## Summary
Brings the Keboola connector to feature parity with the legacy internal data-analyst's per-table sync strategies. Closes the four documented gaps from the spec branch (`zs/keboola-connector-specs`):
- **Typed parquet** in the legacy SDK extraction path — column types from Keboola Storage metadata (provider cascade `user > ai-metadata-enrichment > keboola.snowflake-transformation`) survive the CSV → parquet roundtrip; invalid date strings (`'0000-00-00'`) and invalid numeric strings (`'Non-Manager'`) become NULL while keeping the column's typed schema. Pre-fix everything was VARCHAR.
- **Incremental sync** via Storage API `changedSince` — opt-in per table; pulls only delta rows, merges into the existing parquet by `primary_key` (drop_duplicates with keep='last'). Cuts daily extraction from O(full table) to O(delta).
- **Partitioned sync** — flat per-partition layout `data/<table>/<key>.parquet` (e.g. `2026_05.parquet`), per-affected-partition merge for daily updates, chunked initial load with 1-day overlap and 2-empty-chunk stop heuristic.
- **`where_filters`** — server-side row filter with date placeholders (`{{today}}`, `{{last_3_months}}`, `{{start_of_3_months_ago}}`, etc.) resolved at sync time.

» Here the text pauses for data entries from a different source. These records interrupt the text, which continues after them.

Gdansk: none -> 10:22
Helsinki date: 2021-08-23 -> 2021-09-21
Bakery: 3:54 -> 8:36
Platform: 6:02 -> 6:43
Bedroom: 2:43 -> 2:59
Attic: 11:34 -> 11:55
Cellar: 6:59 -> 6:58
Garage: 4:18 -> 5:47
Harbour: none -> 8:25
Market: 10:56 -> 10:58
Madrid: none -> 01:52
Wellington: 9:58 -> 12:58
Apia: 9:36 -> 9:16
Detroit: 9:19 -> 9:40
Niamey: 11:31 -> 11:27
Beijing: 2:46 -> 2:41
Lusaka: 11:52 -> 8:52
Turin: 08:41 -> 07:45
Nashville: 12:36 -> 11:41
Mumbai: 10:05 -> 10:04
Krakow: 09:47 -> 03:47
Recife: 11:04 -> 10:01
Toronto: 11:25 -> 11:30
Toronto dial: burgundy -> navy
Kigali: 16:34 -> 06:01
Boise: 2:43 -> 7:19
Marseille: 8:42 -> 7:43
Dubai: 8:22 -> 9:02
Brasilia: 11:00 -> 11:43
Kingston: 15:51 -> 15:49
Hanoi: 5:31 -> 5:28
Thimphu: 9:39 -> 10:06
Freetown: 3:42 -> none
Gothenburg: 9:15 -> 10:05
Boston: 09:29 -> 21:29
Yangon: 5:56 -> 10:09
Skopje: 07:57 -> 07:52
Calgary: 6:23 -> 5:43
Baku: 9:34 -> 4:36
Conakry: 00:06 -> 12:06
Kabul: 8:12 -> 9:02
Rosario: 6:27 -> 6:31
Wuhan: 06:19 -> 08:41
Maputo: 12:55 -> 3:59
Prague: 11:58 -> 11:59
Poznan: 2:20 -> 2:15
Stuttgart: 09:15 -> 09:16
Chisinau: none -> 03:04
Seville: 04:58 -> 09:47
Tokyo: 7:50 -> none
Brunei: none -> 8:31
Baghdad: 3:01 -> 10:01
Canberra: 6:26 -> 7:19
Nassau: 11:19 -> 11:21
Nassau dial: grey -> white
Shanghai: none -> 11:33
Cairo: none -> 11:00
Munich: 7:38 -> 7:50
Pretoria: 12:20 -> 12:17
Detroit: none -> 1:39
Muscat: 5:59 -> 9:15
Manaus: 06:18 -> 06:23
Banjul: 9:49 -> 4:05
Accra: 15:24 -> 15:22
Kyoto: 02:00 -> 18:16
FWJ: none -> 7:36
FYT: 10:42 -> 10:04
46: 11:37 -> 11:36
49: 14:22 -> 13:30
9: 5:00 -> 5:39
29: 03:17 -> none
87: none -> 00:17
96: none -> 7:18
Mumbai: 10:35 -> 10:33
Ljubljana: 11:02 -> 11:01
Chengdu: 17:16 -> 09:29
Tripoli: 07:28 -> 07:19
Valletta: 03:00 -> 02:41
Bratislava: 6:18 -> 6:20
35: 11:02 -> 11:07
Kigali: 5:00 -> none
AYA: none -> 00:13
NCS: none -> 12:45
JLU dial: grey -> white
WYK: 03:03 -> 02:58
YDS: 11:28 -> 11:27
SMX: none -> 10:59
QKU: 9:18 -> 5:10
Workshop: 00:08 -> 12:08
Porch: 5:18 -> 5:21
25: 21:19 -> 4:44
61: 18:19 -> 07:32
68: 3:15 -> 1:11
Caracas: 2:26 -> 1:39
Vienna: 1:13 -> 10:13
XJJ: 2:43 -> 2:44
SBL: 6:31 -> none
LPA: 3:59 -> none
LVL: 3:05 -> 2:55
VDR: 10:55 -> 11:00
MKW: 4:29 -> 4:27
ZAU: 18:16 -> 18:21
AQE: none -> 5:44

Force the SDK path; reject `incremental + where_filters` combination at API layer (changedSince already filters temporally).
## Architecture
- **Schema migration v25 → v26**: 7 new columns on `table_registry`. Existing `sync_strategy` column reused (pre-v26 it was inert catalog metadata; post-v26 the extractor dispatches off it).
- **Per-table dispatcher** in `extractor.run()` routes to one of `_extract_via_extension` (full_refresh + extension), `_extract_via_legacy` (full_refresh + filters or extension fallback), `extract_incremental`, or `extract_partitioned`.
- **API conflict policy**: `incremental + where_filters` → 422; `partitioned + query_mode='remote'` → 422; `partitioned ⇒ partition_by required`.
- **Admin UI**: third "Direct extract (Storage API)" radio in the Keboola Register / Edit modals, alongside existing "Whole table (extension)" and "Custom SQL". When selected, exposes a v26 sync-strategy panel with conditional fields per strategy.
## Test plan
- [x] **Unit + module** — 134 v26 tests covering migration, repo, parquet_io, where_filters, incremental (compute_changed_since + merge_parquet + extract_incremental E2E), partitioned (key derivation + merge_partition + chunked windows + extract_partitioned E2E), extractor dispatcher, admin API validators, PUT field clearing, registry-shape → dispatcher bridge
- [x] **HTML form structure** — all v26 inputs + visibility classes + JS payload fields verified in rendered template
- [x] **Real Keboola roundtrip** — registered a small test table as `sync_strategy='incremental'` against a test Storage project, triggered two syncs:
- Sync 1: `changedSince=None` → full pull → 9 rows typed parquet
- Sync 2: `changedSince=last_sync - 1d window` → 9 delta rows merged with 9 existing → 9 after dedup on primary_key (PK merge confirmed)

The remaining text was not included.